Given the clinical processes I described in Article 2, from patient/doctor interaction to tests, treatment and wellness, consider looking very big or very small. What I mean by that is look at the system to either solve one clinical problem from beginning to end or very a specific process that happens frequently. I will give examples of small specific processes in the final article next week and in this article I will do a very deep dive on one specific clinical example.
If you need brainstorming ideas on 10k + problems to solve, you can review Article 1.
At the end of this clinical example, I will also review three of the important questions to answer from Article 3: Is the problem solvable at this time? Is this solution helpful and is it sellable?
A pulmonary embolism is traditionally thought of as a clot in the lungs. More specifically, it is usually a clot from the deep veins of the legs that travels to the pulmonary arteries. These likely occur much more frequently than we are aware. The small clots go to the pulmonary arteries and the smaller vessels act as a filter to stop the clot from going any further. In one sense, this system prevents clots from going to the brain where even very small clots can cause harm.

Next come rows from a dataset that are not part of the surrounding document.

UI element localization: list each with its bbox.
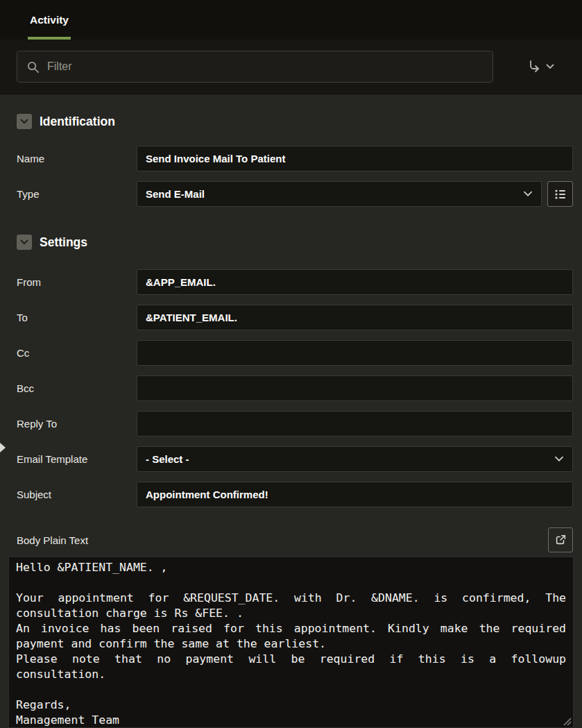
chevron-down-icon [20,239,28,245]
resize-grip-icon[interactable] [562,716,572,726]
body-plain-text-field: Hello &PATIENT_NAME. , Your appointment … [8,557,574,728]
collapse-settings-button[interactable] [17,235,32,250]
field-subject: Subject [0,482,582,507]
property-editor-panel: Activity [0,0,582,728]
field-email-template: Email Template - Select - [0,446,582,472]
reply-to-input[interactable] [137,411,573,437]
panel-splitter-handle[interactable] [0,443,6,452]
field-from: From [0,269,582,295]
reply-to-label: Reply To [17,418,137,430]
subject-input[interactable] [137,482,573,507]
cc-input[interactable] [137,340,573,366]
go-to-group-button[interactable] [522,55,558,78]
section-settings-header: Settings [0,217,582,269]
field-type: Type Send E-Mail [0,181,582,207]
type-select-value: Send E-Mail [146,188,205,200]
body-plain-text-label: Body Plain Text [17,534,88,546]
name-label: Name [17,153,137,164]
collapse-identification-button[interactable] [17,114,32,129]
type-select[interactable]: Send E-Mail [137,181,542,207]
from-input[interactable] [137,269,573,295]
name-input[interactable] [137,146,573,171]
chevron-down-icon [20,119,28,124]
chevron-down-icon [546,64,554,69]
go-to-group-icon [527,59,542,74]
to-input[interactable] [137,305,573,330]
type-label: Type [17,188,137,200]
filter-input[interactable] [47,60,483,73]
field-name: Name [0,146,582,171]
chevron-down-icon [523,191,533,197]
section-identification-header: Identification [0,94,582,146]
tab-activity[interactable]: Activity [28,0,71,40]
subject-label: Subject [17,489,137,500]
body-expand-editor-button[interactable] [548,527,573,552]
list-of-values-icon [554,188,567,201]
email-template-select-value: - Select - [146,453,189,465]
body-plain-text-editor[interactable]: Hello &PATIENT_NAME. , Your appointment … [9,557,573,727]
search-icon [26,60,40,74]
bcc-input[interactable] [137,375,573,401]
type-list-of-values-button[interactable] [547,181,573,207]
field-cc: Cc [0,340,582,366]
section-identification-title: Identification [40,115,115,129]
field-bcc: Bcc [0,375,582,401]
to-label: To [17,312,137,323]
open-in-dialog-icon [554,534,567,546]
field-to: To [0,305,582,330]
tab-activity-label: Activity [30,14,69,26]
email-template-select[interactable]: - Select - [137,446,573,472]
filter-input-wrap [17,51,493,83]
section-settings-title: Settings [40,235,87,250]
tab-bar: Activity [0,0,582,40]
from-label: From [17,276,137,288]
field-body-plain-text-header: Body Plain Text [0,517,582,557]
bcc-label: Bcc [17,382,137,394]
chevron-down-icon [554,456,564,462]
cc-label: Cc [17,347,137,359]
field-reply-to: Reply To [0,411,582,437]
filter-toolbar [0,40,582,94]
email-template-label: Email Template [17,453,137,465]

So back to the lung. What sized clot is bad? How do you measure the size of a clot? Since it usually starts in a leg vein, it is reasonably tubular in shape but by the time it gets to the pulmonary arteries it may have coiled up, broken into pieces or sometimes even stays looking like a tube. It is possible to see clots in the pulmonary arteries by injecting a special dye in the blood and timing it perfectly so this region of dye is concentrated in the arteries we are trying to see. So if the dye fills the arteries entirely we can presume there is nothing abnormal in there. However if there is a defect, especially if it is tubular in shape, we can be fairly certain that it is a clot.
We see these clots on a CT scan in slices. As we scroll up and down and side to side, we can see these clots in the pulmonary arteries. Sometimes the clot is so big that the right ventricle is having trouble pushing blood around the clot.

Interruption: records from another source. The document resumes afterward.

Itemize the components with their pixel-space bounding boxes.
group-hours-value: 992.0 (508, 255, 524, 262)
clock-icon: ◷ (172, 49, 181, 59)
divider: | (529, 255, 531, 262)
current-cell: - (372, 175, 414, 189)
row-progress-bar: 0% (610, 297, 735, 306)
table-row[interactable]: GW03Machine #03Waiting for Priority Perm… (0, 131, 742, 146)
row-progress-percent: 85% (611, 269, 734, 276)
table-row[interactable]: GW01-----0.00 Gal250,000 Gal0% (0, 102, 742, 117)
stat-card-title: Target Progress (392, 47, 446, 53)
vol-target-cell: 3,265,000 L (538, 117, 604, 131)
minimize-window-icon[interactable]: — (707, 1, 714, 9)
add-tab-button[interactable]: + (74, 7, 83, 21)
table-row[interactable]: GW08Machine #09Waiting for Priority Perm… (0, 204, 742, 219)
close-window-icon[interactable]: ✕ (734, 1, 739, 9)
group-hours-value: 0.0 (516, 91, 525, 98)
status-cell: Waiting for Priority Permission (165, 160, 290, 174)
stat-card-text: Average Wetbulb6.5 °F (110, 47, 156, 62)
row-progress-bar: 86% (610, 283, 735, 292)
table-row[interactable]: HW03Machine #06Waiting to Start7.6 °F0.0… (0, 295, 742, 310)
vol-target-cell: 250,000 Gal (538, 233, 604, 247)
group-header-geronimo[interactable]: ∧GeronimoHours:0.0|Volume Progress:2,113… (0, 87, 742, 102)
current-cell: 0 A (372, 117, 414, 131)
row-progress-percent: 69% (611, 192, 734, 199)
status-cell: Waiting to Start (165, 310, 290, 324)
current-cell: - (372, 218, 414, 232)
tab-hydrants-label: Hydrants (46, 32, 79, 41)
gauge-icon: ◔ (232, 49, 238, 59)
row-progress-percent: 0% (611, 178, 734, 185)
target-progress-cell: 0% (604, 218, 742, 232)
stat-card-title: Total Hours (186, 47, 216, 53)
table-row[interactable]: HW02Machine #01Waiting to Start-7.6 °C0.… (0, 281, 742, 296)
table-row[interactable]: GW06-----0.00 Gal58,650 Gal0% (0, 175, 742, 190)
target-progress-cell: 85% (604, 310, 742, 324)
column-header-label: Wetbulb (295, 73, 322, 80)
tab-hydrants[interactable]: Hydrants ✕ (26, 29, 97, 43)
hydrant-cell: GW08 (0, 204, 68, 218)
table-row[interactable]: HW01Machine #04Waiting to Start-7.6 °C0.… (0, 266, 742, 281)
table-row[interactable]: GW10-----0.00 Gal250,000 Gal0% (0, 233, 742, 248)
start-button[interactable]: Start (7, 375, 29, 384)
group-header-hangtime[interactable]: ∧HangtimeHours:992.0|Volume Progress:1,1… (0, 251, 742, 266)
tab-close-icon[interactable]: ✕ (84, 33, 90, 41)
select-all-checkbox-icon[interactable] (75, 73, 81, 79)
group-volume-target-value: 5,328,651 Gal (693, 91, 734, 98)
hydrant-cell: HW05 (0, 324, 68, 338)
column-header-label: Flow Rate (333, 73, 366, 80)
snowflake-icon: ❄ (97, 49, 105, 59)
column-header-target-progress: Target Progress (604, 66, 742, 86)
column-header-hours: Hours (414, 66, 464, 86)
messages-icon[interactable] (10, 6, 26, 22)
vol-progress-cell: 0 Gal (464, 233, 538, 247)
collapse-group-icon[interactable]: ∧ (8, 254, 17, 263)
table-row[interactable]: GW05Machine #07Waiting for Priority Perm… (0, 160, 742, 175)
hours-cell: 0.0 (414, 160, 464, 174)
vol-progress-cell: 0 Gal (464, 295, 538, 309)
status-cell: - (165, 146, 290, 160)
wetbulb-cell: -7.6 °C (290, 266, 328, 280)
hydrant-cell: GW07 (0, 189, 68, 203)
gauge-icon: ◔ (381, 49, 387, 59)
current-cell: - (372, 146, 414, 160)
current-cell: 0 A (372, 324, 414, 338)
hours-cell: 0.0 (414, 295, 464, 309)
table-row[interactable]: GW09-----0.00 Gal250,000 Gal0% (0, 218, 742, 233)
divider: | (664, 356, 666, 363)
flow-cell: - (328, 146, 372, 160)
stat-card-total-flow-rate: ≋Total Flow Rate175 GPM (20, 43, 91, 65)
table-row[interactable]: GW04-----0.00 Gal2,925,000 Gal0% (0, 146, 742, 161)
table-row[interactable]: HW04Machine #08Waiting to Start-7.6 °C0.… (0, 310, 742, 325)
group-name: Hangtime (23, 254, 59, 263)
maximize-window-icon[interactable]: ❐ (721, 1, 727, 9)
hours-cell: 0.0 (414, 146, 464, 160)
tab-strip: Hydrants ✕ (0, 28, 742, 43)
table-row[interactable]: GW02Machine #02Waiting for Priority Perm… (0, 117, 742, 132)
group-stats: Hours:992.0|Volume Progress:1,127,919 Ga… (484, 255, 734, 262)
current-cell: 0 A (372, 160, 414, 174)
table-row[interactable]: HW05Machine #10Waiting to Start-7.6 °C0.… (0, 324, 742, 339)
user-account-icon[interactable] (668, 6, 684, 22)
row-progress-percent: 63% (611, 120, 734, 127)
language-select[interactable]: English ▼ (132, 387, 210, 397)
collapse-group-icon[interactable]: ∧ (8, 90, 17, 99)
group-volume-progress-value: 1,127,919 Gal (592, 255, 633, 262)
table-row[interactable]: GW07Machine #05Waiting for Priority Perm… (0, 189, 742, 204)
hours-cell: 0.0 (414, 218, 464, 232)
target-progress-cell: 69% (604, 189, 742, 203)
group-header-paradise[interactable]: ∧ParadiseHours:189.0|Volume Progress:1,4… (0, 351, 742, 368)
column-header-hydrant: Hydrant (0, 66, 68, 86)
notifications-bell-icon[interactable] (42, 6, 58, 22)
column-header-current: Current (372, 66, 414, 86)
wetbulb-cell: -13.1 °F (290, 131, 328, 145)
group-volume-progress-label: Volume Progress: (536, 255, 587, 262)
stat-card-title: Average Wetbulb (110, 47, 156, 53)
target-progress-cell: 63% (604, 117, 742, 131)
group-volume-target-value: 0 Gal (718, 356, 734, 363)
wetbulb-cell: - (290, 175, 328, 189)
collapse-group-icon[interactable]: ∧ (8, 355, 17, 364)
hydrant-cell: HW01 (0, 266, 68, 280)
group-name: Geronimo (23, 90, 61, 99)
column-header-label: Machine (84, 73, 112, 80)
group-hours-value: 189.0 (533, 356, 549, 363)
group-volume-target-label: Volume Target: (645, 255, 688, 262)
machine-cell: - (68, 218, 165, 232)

So there is a spectrum of clot size from very big to very small. If the clot is very big, the body cannot break the clot down before the backup is so severe, the patient dies. Very small and the patient may only be uncomfortable for a short time, if at all, and recover fine while the patient’s body clears the clot.
The really big and worrisome clots cause the patient to get admitted to the hospital, sometimes specialists try to get the clot out with a procedure. But most are treated with a medicine to prevent future clots and allow the body to break down the clot. Sometimes they are in the ICU. But there is no great way to look at this clinical scenario to assess the size of clot and expected outcome.

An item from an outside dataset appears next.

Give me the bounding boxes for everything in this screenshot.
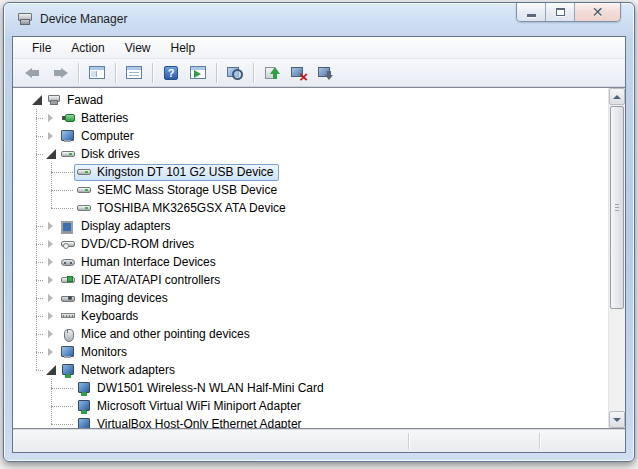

However, this scenario allows us to set up some hypotheses to test. Something like, a single clot, less than 10 ml in volume, in the right or left main pulmonary artery, in an otherwise healthy patient will be hospitalized for 2 days. Or another scenario, a clot that straddles the bifurcation of the right and left pulmonary arteries (saddle embolus) that measures between 12 and 15 ml will result in 4 days of ICU care.
The purpose of this exercise to show the CT scan findings are very important, but using the collected data to make clinical predictions can be even more useful.
So is this solvable? Do the pieces exist to put this platform together?
They do. It is very reasonable to train an algorithm to identify and determine the volume of pulmonary emboli. It is also reasonable to apply the algorithm, retrospectively, to scans that have already happened, and find a few thousand cases. Here is an example of a study that shows an AI algorithm that can find clots.
It is then perfectly reasonable to use the medical record number from the scans to reference the electronic health record to find the patient’s outcome data. Unfortunately for us, ‘days admitted to the ward or ICU’ may or may not be specific mineable data so there may be some manual data cleaning, but this process is definitely doable.
Is it helpful? Once this loop is created, we can potentially do real time problem solving. Does being more aggressive help? Are there patient populations that respond to one treatment or another? This is the heart of precision medicine determining which is the best treatment for the right patient. Additional resource management, while not front of mind in patient care, is certainly important during times of scarcity as well as addressing the bottom line. If there is waste, it may as well be trimmed. Finally, it can also help providers when communicating with patients’ families and possibly give a more guidance on prognosis.
Is it sellable? This is where the business side of your operation will dig in. What is the addressable market? How many of these emboli occur per month? Per week? What is the current treatment cost? Is the current market serviceable or do you need to be creative? Would self insured systems be interested or large payers? I believe this is sellable, but your due diligence will be much more important in building your pitch deck and presenting to investors.
This is just one clinical entity, pulmonary embolism, and just one specific scan. An entire company could be built around this concept. And there are 10,000 more.